When glaciers melt, they flow into lakes and rivers. Changes to the timing and magnitude of this melting leads to an increase in the number and size of glacier lakes, which can suddenly flood. This can lead to a surge of glacier runoff into major rivers, which could lead to flooding and the destruction of crops. As a result of the HKH ice melt, more water is expected to surge through the Indus, Ganges and Brahmaputra rivers, forcing a change to the agriculture in the valleys around them.
Greenhouse gases are exacerbated by air pollutants originating from the Indo-Gangetic Plains—one of the world’s most polluted regions. These pollutants deposit black carbon and dust on the glaciers, hastening their melting and changing monsoon circulation, and rainfall distribution over Asia.
As the Nepal earthquake in 2015 laid bare, mountain cities and settlements are vulnerable to disasters—from landslides and erosion to debris flows and floods. As the number and intensity of these disasters increase, more than one billion people are at risk.
These changes hit the region’s poor hardest. About one-third of the 250 million HKH mountain people live on less than $1.90 a day; more than 30 percent of the region’s population doesn’t have enough to eat, and around 50 percent face some form of malnutrition, with women and children suffering the most. The realities of mountain life, such as inaccessibility, fragility and remoteness, make it difficult for people to earn a living in the region; nonetheless, the report points out that mountain people have the potential to earn incomes by better utilizing the region’s resources, such as hydropower potential.

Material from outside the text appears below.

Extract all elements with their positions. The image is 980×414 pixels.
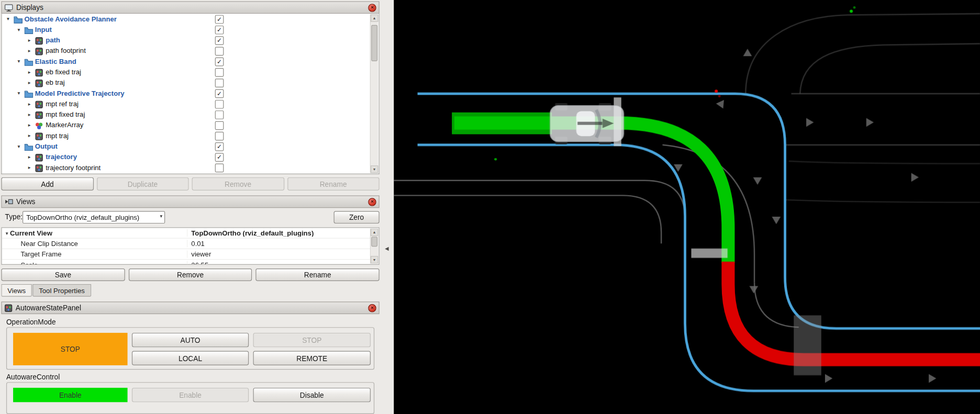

For example, HKH has a huge hydropower potential of ~500 gigawatts, enough to power half a billion homes in the region. Nonetheless, more than 80 percent of the rural population, most of whom live in mountain regions, rely on traditional fuels, such as firewood or dung, for cooking, and about 400 million people in HKH countries still lack basic access to electricity.
Despite the cultural and political diversity of the countries studied, they are united in the unique challenges facing mountain regions, which will only get worse with climate change and glacial melt, the report argues.
“There are rocky times ahead for the region: between now and 2080, the environmental economic and social conditions laid out in the report could go downhill,” said Eklabya Sharma, deputy DG of ICIMOD. “Because many of the disasters and sudden changes will play out across country borders, conflict among the region’s countries could easily flare up. But the future doesn’t have to be bleak if governments work together to turn the tide against melting glaciers and the myriad impacts they unleash.”
The report also calls for greater recognition of mountain areas and the HKH region in global climate efforts.
“We need to start thinking of mountain regions as climate hotspots worthy of urgent attention, investments and solutions,” Dasho Rinzin Dorji, ICIMOD board member from Bhutan, said.